Please Log in or Create an account to join the conversation.
- PCW
- Online
- Moderator
- Posts: 17900
- Thank you received: 4783
it could also be EMI related especially if you only see errors when noise sources like a VFD are on
Assuming its a dropped packet problem related to noise, i would first try re-routing the Ethernet cable
away from noise sources (power and motor wires) and perhaps using shielded cat5
Another option is to try jeplers experimental eth-packet-loss branch of linuxcnc that copes better with dropped packets
Another quick way to bisect the problem is try another PC
Please Log in or Create an account to join the conversation.
- 10K
- Topic Author
- Offline
- Premium Member
- Posts: 132
- Thank you received: 31
I didn't know they made shielded Ethernet cables. I don't have any, so I grabbed another regular cable and made the connection. I hung the wire from the ceiling so it was not around any potential sources of EMI.
First test - 8 hours without an error.
Second test - 13 hours without an error. Went to be for night, and in morning had an error.
This is very promising, and is the longest run times I've gotten yet. I've ordered a shielded cable to try out. Is there anything special I should do around the 7i92 board itself?
Here's a picture of my control box. The Mesa card is in the lower right corner. Other components are a switching power supply for the steppers, a 24VDC power supply, a 24VDC-5VDC buck, four stepper drivers, and two breakout boards. I would think that the switching power supply is OK since it's in a separate metal enclosure. The buck is not enclosed, and maybe it could be a problem. The computer is mounted on the back of a touchscreen, and it's possible that's making some EMI.
The old ethernet cable ran with some other cables. The only thing with any AC is the signal from the spindle encoder.

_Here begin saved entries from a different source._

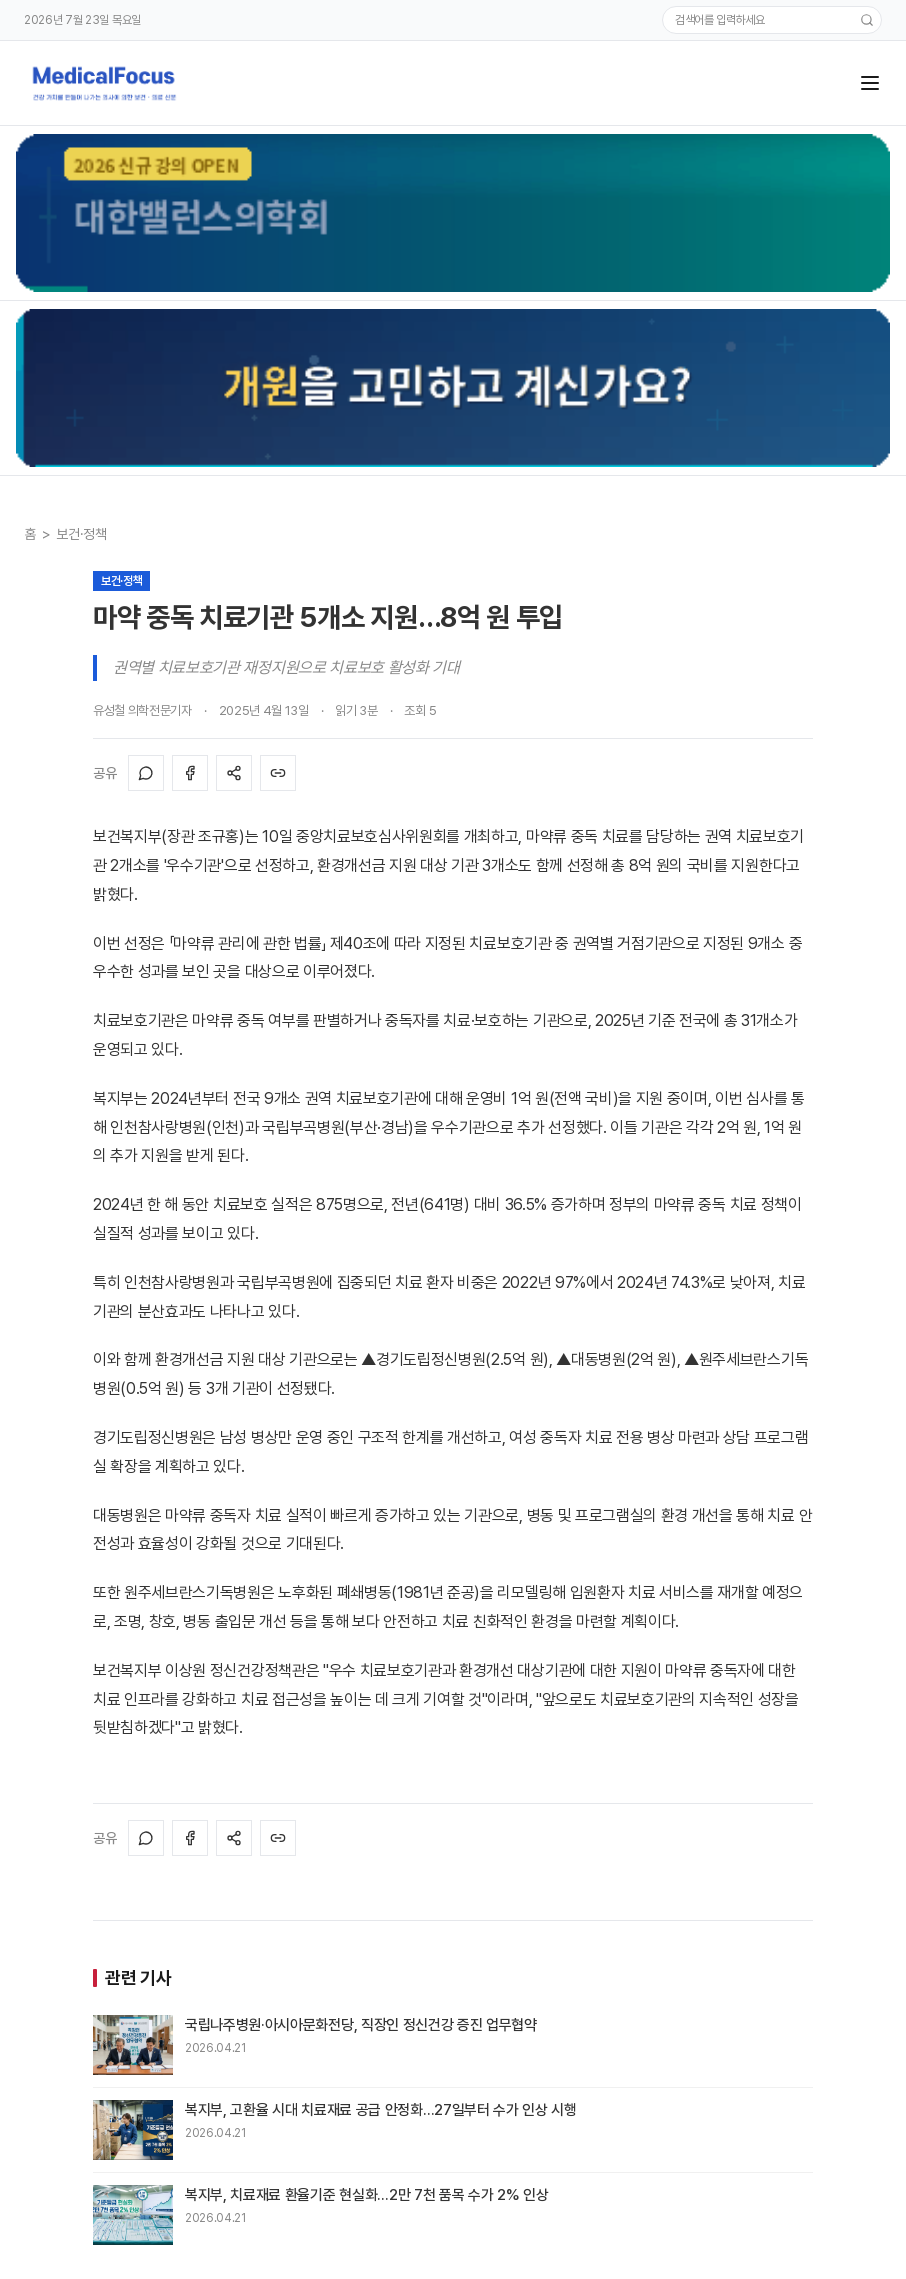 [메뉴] (870, 83)
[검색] (867, 20)
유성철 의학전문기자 (142, 710)
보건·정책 (81, 534)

Please Log in or Create an account to join the conversation.
- PCW
- Online
- Moderator
- Posts: 17900
- Thank you received: 4783
the shielded cable is simple so worth a try though
( also unfortunately random failures are well... random so you might just be having a good day)

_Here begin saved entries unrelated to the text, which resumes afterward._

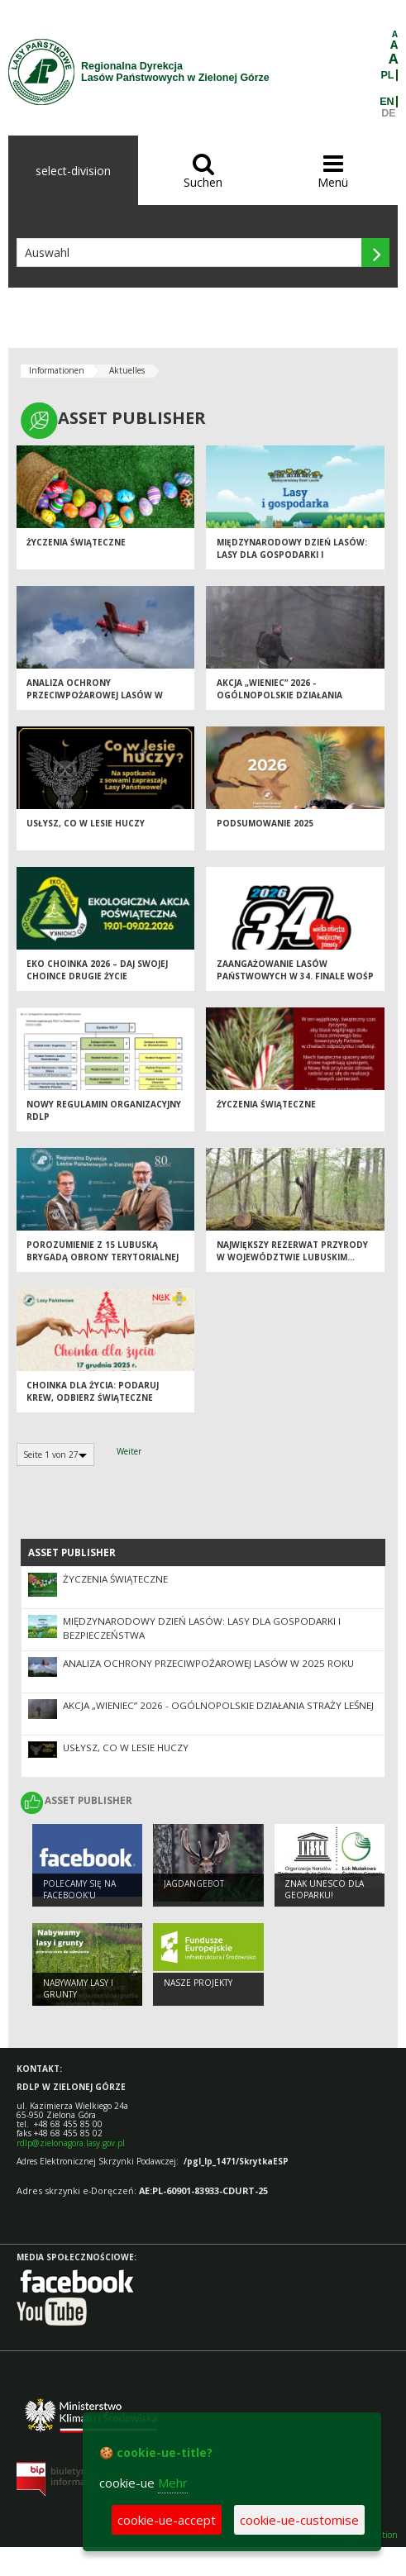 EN (387, 101)
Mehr (173, 2482)
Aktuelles (127, 370)
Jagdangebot (194, 1883)
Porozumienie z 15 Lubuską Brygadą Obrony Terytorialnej (102, 1251)
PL (387, 75)
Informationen (56, 370)
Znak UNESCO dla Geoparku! (324, 1890)
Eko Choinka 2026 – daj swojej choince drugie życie (97, 970)
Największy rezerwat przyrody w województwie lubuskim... (292, 1251)
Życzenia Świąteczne (76, 542)
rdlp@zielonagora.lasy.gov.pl (71, 2143)
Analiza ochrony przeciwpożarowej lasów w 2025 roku (94, 694)
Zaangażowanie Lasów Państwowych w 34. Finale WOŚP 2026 (295, 975)
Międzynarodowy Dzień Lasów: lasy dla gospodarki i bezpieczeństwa (292, 554)
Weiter (129, 1451)
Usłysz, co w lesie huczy (85, 823)
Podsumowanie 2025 (265, 823)
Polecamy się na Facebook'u (79, 1890)
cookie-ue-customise (299, 2520)
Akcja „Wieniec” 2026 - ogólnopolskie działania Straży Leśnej (279, 694)
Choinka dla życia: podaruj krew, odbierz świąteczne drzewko (92, 1397)
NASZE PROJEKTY (198, 1982)
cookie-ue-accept (166, 2520) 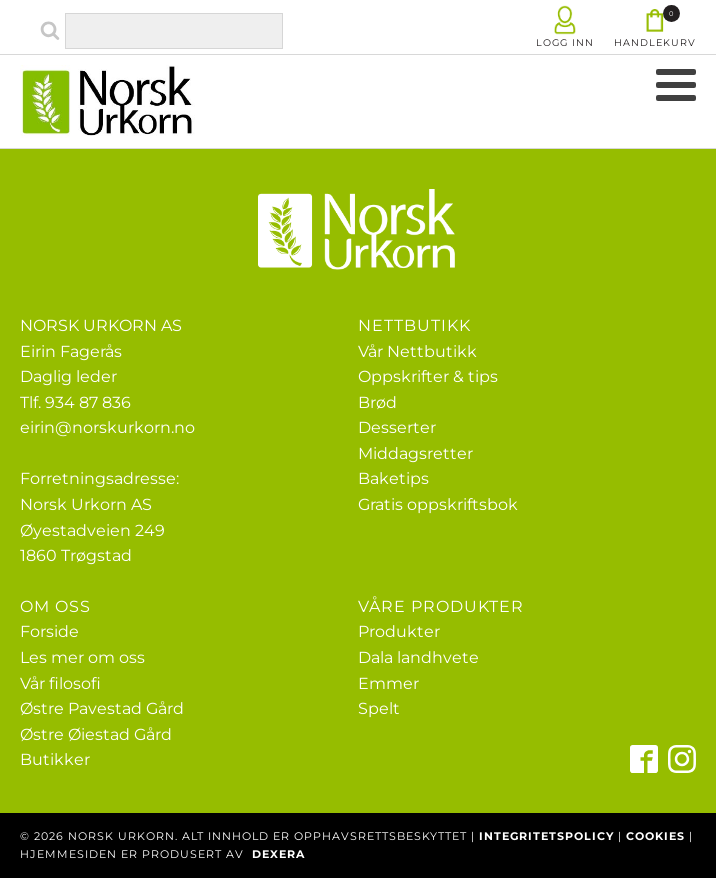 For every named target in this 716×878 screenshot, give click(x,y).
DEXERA (278, 854)
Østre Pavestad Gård (102, 708)
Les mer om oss (82, 657)
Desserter (397, 427)
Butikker (55, 759)
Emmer (388, 683)
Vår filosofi (60, 683)
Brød (377, 402)
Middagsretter (415, 453)
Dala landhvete (418, 657)
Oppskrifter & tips (428, 376)
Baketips (393, 478)
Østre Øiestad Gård (96, 734)
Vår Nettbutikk (417, 351)
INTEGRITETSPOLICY (546, 836)
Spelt (379, 708)
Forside (49, 631)
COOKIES (655, 836)
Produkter (399, 631)
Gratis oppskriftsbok (438, 504) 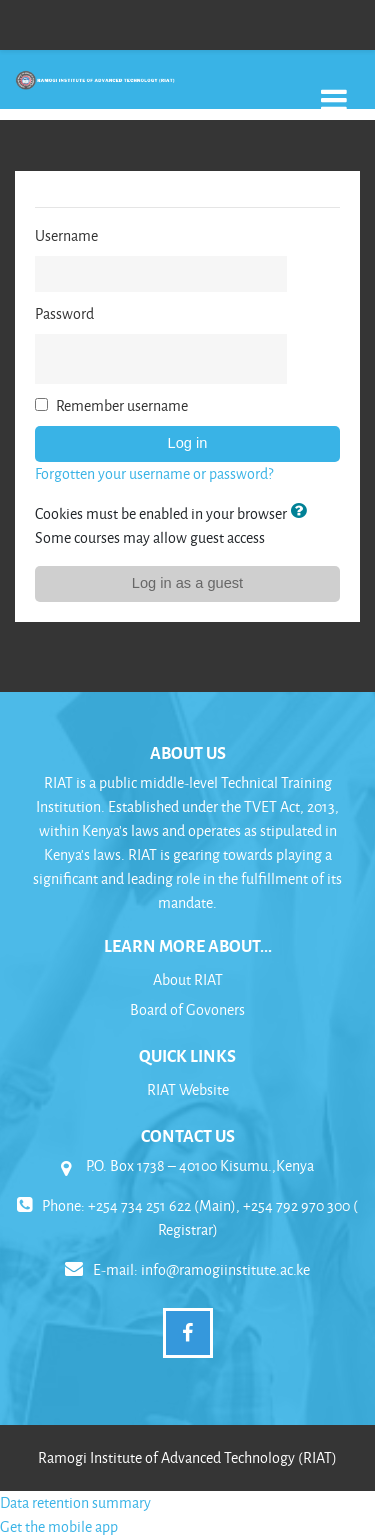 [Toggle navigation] (334, 89)
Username (66, 235)
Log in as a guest (187, 583)
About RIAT (188, 979)
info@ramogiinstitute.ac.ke (225, 1269)
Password (64, 313)
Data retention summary (75, 1502)
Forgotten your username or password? (154, 473)
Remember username (122, 405)
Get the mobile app (59, 1526)
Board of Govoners (187, 1009)
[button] (302, 513)
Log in (188, 443)
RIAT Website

I would till still try the packet loss branch or a different PC at least as a test
Please Log in or Create an account to join the conversation.
- tommylight
- Away
- Moderator
- Posts: 19430
- Thank you received: 6517
Or you will have to add 470 ohm pull up resistors to all inputs and test if whatever is connected to them can pull them down as necessary and invert them in hal as needed. They are very susceptible to interference, all kinds of it.
I have to agree with PCW, it sure looks like interference from something, not just RF, all bigger equipment power wise will cause magnetic fields on supply wires, so using a shielded cable should be first order of business.
Regards,
Tom
Please Log in or Create an account to join the conversation.